- Battle of Tsuntsua: Part of the Jihad of Usman dan Fodio
| Date | December 1804 |
| Location | Tsuntsua, Gobir13°38′38″N 6°17′23″E﻿ / ﻿13.64389°N 6.28972°E |
| Result | Gobir victory |

Belligerents
- Sokoto Caliphate Kel Aïr Tuareg Allied Hausas: Gobir Tuareg Kel Gress; Kel Itesen; Kel Tegama;

Commanders and leaders
- Sa'ad bin al-Hasan; Abdullahi dan Fodio (WIA); Muhammed Bello; Ali Jedo;: Yunfa

Strength
- Unknown: Unknown

Casualties and losses
- 2,000+ dead: Unknown

= Battle of Tsuntua =

Battle in the Fulani War

The Battle of Tsuntsua, fought in December 1804, was one of the largest battles in the jihad of Usman dan Fodio.

== Background ==
In 1804, Yunfa of Gobir realized the growing threat that his former teacher, Fulani Islamic reformer Usman dan Fodio, posed to the Hausa city-states. Appealing to the other Hausa rulers for help, Yunfa assembled an army to capture and kill Usman. Meanwhile, Usman's followers spread word of a jihad against the Hausa rulers, attracting a number of Fulani nomads to their cause, and declared Yunfa an infidel. In a dispute between them, Yunfa attempted to kill Usman, but his gun malfunctioned and only wounded his arm. Usman returned to the Fulani state of Gulu, where he raised a large army to crush the Hausa.

== The Battle ==
One of the first engagement of the war would be Tsuntua. Yunfa, possessing an army composed of Hausa warriors and Tuareg allies, defeated dan Fodio's forces, which lost more than 2,000 to 3,000 men, 200 of whom were said to have been Hafiz (people who know the Quran by heart). The Tuaregs of Kel Gress, Kel Itesen and Kel Tegama were from around Gobir. They used the valleys around the area for grazing during the winter season yearly. These Tuaregs allied with Yunfa as they did not think the Fulbe jihadists could win against Gobir and they wanted to continue using these valleys for winter grazing. The Tuaregs were instrumental in many of Gobir's victories especially in Tsuntua and Alwassa.
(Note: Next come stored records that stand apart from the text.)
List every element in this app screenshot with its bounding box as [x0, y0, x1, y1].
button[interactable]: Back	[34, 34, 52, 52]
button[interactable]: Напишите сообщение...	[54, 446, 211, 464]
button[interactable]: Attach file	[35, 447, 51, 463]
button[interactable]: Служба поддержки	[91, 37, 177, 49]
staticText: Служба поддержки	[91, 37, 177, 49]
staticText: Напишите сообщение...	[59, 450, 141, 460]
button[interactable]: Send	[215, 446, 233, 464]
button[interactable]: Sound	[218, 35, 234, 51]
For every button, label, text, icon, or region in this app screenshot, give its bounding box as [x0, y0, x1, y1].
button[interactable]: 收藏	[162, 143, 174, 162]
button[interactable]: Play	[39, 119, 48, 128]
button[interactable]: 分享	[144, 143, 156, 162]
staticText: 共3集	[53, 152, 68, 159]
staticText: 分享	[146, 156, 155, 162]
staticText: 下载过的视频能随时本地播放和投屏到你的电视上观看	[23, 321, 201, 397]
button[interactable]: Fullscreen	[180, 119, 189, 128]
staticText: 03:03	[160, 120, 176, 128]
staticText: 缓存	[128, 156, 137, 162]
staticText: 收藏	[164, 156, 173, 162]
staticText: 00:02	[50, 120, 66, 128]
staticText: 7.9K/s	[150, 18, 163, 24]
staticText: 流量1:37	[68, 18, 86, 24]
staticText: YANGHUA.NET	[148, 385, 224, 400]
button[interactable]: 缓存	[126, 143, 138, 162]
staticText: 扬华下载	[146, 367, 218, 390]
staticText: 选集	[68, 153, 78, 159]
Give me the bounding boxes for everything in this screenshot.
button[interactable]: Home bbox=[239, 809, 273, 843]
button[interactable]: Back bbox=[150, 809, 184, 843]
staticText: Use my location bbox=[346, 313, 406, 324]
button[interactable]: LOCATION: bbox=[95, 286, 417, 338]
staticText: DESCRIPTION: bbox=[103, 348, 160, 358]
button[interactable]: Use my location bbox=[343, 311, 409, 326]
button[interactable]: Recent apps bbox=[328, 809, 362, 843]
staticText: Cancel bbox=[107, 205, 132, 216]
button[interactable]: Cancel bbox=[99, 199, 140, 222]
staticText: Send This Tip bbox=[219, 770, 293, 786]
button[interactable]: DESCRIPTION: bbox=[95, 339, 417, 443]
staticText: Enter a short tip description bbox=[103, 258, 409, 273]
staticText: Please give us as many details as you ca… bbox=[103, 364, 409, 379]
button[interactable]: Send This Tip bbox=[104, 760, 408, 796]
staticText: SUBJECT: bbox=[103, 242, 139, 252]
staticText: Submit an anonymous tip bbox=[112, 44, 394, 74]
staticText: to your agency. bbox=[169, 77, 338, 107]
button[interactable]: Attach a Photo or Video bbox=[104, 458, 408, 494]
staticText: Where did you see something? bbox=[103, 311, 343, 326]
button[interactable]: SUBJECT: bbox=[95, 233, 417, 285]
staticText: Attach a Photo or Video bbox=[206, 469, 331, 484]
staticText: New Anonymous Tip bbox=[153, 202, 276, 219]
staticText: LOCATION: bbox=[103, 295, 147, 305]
The Muslims were camped less than a day's journey from Alkalawa and were most likely dispersed looking for food. This provided a desirable opportunity for Yunfa's force to attack. The army attacked in Tsuntua leading to a loss for the Muslims. This battle was likely during Ramadan, so the Muslims might have been fasting. Key leaders of the jihad could not participate in this battle for various reasons. Bello was sick, Abdullah had an injured leg and Ali Jedo was not mentioned. The Muslim leader was a cousin of Bello, Sa'ad bin al-Hasan and among the dead were Imam Muhammad Sambo, Zaid bin Muhammad Sa'ad and Mahmud Gurdam.

However, the Gobir victory proved to be short-lived, as Uthman's forces seized Kebbi and Gwandu the following year, ensuring the survival and growth of their party.